Glover provides this helpful chart to illustrate his point:

Glover first debunks the liberal myth that America has no oil:

While the US is often depicted as having only a tiny minority of the world’s oil reserves at around 28 billion barrels (based on the somewhat misleading figure of ‘proven reserves’) according to the CRS in reality it has around 163 billion barrels. As Inhofe’s EPW press release comments, “That’s enough oil to maintain America’s current rates of production and replace imports from the Persian Gulf for more than 50 years”.

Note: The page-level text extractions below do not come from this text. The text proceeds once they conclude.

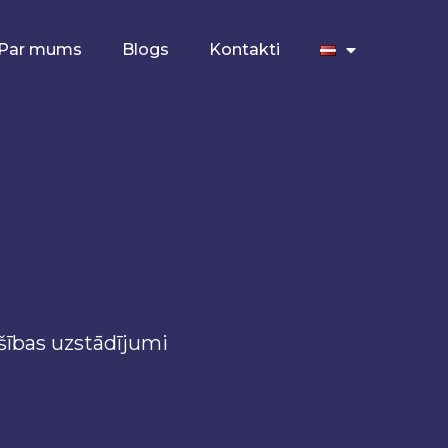
Par mums
Blogs
Kontakti
ošības uzstādījumi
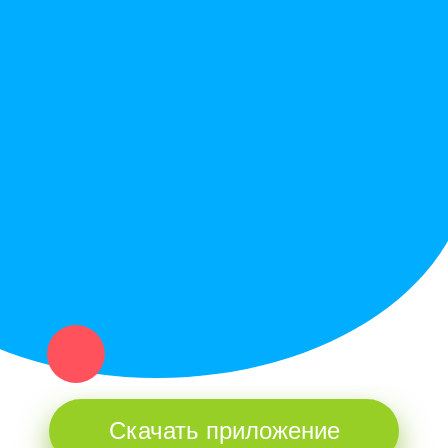
Вопрос ответ
Служба поддержки
Политика конфиденциальности
Купи север - уникальный сервис объявлений для частных лиц
и организаций в рамках нашего севера.
Не нашел нужную вещь или услугу в каталоге? Оставь запрос
оператору. Мы сами найдем все, что нужно. Тебе остается
только ждать звонка.
Скачать приложение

Of course to utilize our vast oil reserves, we have to actually drill for it.  But alas, our president is determined to lock up those resources for the foreseeable future, a point Governor made in a recent Facebook Note.  If anything, Obama prefers that America increase its reliance on foreign oil.  Glover continues his piece discussing America’s enormous coal reserves:

Next up, there’s coal. The CRS report reveals America’s reserves of coal are unsurpassed, accounting for over 28 percent of the world’s coal. Much of it is high quality too. The CRS estimates US recoverable coal reserves at around 262 billion tons (not including further massive, difficult to access, Alaskan reserves). Given the US consumes around 1.2 billion tons a year, that’s a couple of centuries of coal use, at least.

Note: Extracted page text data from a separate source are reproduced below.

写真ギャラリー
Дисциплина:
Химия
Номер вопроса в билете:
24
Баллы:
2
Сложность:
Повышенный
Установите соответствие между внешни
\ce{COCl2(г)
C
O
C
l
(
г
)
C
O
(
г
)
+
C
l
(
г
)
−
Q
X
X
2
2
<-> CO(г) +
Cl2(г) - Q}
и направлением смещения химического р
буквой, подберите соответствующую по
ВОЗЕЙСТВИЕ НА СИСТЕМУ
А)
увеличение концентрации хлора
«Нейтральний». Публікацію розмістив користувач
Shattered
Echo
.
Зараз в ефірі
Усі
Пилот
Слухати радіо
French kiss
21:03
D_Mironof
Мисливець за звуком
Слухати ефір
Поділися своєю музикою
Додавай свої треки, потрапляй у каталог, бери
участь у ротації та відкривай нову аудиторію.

We have the largest coal reserves in the world, and those reserves will last at least 200 years (probably much longer), and Obama has publicly stated he wants to “bankrupt” anyone who wants to build coal plants.   Think about that.  Glover next discusses natural gas which, when combined with its cousin, methane hydrates, is likely America’s most abundant energy resource:

CONTINUE

March 27, 2011 | 16 Comments »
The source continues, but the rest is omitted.